▶ Exercise brief
Drop the pictures and restate the rest of the listing word for word.

>>>>>

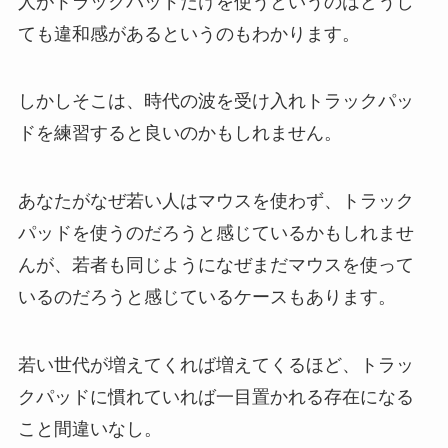
人がトラックパッドだけを使うというのはどうし
ても違和感があるというのもわかります。
しかしそこは、時代の波を受け入れトラックパッ
ドを練習すると良いのかもしれません。
あなたがなぜ若い人はマウスを使わず、トラック
パッドを使うのだろうと感じているかもしれませ
んが、若者も同じようになぜまだマウスを使って
いるのだろうと感じているケースもあります。
若い世代が増えてくれば増えてくるほど、トラッ
クパッドに慣れていれば一目置かれる存在になる
こと間違いなし。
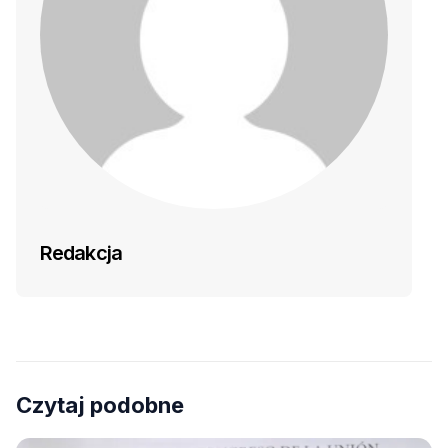
Redakcja
Czytaj podobne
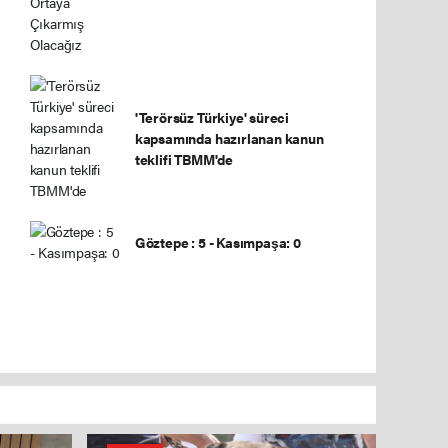
'Terörsüz Türkiye' süreci
kapsamında hazırlanan kanun
teklifi TBMM'de
Göztepe : 5 - Kasımpaşa: 0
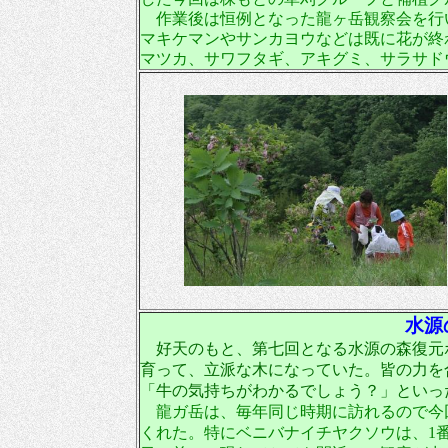
作業後は
恒例となった龍ヶ岳観察会を行
マキケマンやサンカヨウなどは既に花が終
マツカ、サワフタギ、アキグミ、サラサド
水
好天のもと、第七回となる水源の森復元
育って、立派な木になっていた。皆の力を
「牛の気持ちがわかるでしょう？」といっ
龍ガ岳は、毎年同じ時期に訪れるので今
くれた。特にベニバナイチヤクソウは、
1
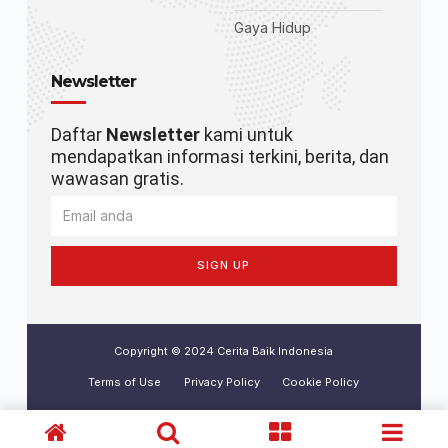
Gaya Hidup
Newsletter
Daftar
Newsletter
kami untuk
mendapatkan informasi terkini, berita, dan
wawasan gratis.
SIGN UP
Copyright © 2024 Cerita Baik Indonesia
Terms of Use
Privacy Policy
Cookie Policy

<<<<<

▶ Answer for the task
人がトラックパッドだけを使うというのはどうし
ても違和感があるというのもわかります。
しかしそこは、時代の波を受け入れトラックパッ
ドを練習すると良いのかもしれません。
あなたがなぜ若い人はマウスを使わず、トラック
パッドを使うのだろうと感じているかもしれませ
んが、若者も同じようになぜまだマウスを使って
いるのだろうと感じているケースもあります。
若い世代が増えてくれば増えてくるほど、トラッ
クパッドに慣れていれば一目置かれる存在になる
こと間違いなし。
Redakcja
Czytaj podobne
'Terörsüz Türkiye' süreci
kapsamında hazırlanan kanun
teklifi TBMM'de
Göztepe : 5 - Kasımpaşa: 0
作業後は
恒例となった龍ヶ岳観察会を行
マキケマンやサンカヨウなどは既に花が終
マツカ、サワフタギ、アキグミ、サラサド
水
好天のもと、第七回となる水源の森復元
育って、立派な木になっていた。皆の力を
「牛の気持ちがわかるでしょう？」といっ
龍ガ岳は、毎年同じ時期に訪れるので今
くれた。特にベニバナイチヤクソウは、
1
Gaya Hidup
Newsletter
Daftar
Newsletter
kami untuk
mendapatkan informasi terkini, berita, dan
wawasan gratis.
SIGN UP
Copyright © 2024 Cerita Baik Indonesia
Terms of Use
Privacy Policy
Cookie Policy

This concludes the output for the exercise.